RECORDS FOR PROCESSING section start

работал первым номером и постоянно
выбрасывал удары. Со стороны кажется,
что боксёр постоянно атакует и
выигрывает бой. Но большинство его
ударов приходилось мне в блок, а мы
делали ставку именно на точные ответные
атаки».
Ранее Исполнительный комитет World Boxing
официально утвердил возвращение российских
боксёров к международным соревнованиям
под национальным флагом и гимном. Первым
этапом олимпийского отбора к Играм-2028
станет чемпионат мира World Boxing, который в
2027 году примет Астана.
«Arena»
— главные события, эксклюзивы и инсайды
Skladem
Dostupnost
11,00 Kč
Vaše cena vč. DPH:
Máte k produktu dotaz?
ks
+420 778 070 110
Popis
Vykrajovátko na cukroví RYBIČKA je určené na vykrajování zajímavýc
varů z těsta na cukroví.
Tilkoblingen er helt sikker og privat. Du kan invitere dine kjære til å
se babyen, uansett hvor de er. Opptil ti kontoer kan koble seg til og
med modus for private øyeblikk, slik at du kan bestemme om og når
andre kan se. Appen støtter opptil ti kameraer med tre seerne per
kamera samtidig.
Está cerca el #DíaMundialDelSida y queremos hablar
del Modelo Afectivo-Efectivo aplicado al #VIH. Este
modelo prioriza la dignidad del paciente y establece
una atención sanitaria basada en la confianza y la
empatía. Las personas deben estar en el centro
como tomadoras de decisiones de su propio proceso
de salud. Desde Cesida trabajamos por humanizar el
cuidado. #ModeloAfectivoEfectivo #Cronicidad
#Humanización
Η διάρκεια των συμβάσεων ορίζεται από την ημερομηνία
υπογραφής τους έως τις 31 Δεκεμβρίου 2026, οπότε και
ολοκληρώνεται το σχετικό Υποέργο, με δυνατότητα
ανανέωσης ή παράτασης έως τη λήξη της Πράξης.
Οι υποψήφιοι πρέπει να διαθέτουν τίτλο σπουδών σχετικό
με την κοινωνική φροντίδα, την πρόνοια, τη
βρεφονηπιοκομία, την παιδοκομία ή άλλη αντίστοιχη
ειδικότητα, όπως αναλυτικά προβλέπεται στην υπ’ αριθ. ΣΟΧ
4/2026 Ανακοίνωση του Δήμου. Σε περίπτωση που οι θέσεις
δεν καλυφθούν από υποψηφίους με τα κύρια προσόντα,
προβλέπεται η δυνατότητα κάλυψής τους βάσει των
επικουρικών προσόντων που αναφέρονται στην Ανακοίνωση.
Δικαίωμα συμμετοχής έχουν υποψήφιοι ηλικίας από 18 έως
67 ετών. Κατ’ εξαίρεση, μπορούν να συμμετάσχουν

RECORDS FOR PROCESSING section end

From the first line to the last, return the material exactly.

**ANSWER BOX**
работал первым номером и постоянно
выбрасывал удары. Со стороны кажется,
что боксёр постоянно атакует и
выигрывает бой. Но большинство его
ударов приходилось мне в блок, а мы
делали ставку именно на точные ответные
атаки».
Ранее Исполнительный комитет World Boxing
официально утвердил возвращение российских
боксёров к международным соревнованиям
под национальным флагом и гимном. Первым
этапом олимпийского отбора к Играм-2028
станет чемпионат мира World Boxing, который в
2027 году примет Астана.
«Arena»
— главные события, эксклюзивы и инсайды
Skladem
Dostupnost
11,00 Kč
Vaše cena vč. DPH:
Máte k produktu dotaz?
ks
+420 778 070 110
Popis
Vykrajovátko na cukroví RYBIČKA je určené na vykrajování zajímavýc
varů z těsta na cukroví.
Tilkoblingen er helt sikker og privat. Du kan invitere dine kjære til å
se babyen, uansett hvor de er. Opptil ti kontoer kan koble seg til og
med modus for private øyeblikk, slik at du kan bestemme om og når
andre kan se. Appen støtter opptil ti kameraer med tre seerne per
kamera samtidig.
Está cerca el #DíaMundialDelSida y queremos hablar
del Modelo Afectivo-Efectivo aplicado al #VIH. Este
modelo prioriza la dignidad del paciente y establece
una atención sanitaria basada en la confianza y la
empatía. Las personas deben estar en el centro
como tomadoras de decisiones de su propio proceso
de salud. Desde Cesida trabajamos por humanizar el
cuidado. #ModeloAfectivoEfectivo #Cronicidad
#Humanización
Η διάρκεια των συμβάσεων ορίζεται από την ημερομηνία
υπογραφής τους έως τις 31 Δεκεμβρίου 2026, οπότε και
ολοκληρώνεται το σχετικό Υποέργο, με δυνατότητα
ανανέωσης ή παράτασης έως τη λήξη της Πράξης.
Οι υποψήφιοι πρέπει να διαθέτουν τίτλο σπουδών σχετικό
με την κοινωνική φροντίδα, την πρόνοια, τη
βρεφονηπιοκομία, την παιδοκομία ή άλλη αντίστοιχη
ειδικότητα, όπως αναλυτικά προβλέπεται στην υπ’ αριθ. ΣΟΧ
4/2026 Ανακοίνωση του Δήμου. Σε περίπτωση που οι θέσεις
δεν καλυφθούν από υποψηφίους με τα κύρια προσόντα,
προβλέπεται η δυνατότητα κάλυψής τους βάσει των
επικουρικών προσόντων που αναφέρονται στην Ανακοίνωση.
Δικαίωμα συμμετοχής έχουν υποψήφιοι ηλικίας από 18 έως
67 ετών. Κατ’ εξαίρεση, μπορούν να συμμετάσχουν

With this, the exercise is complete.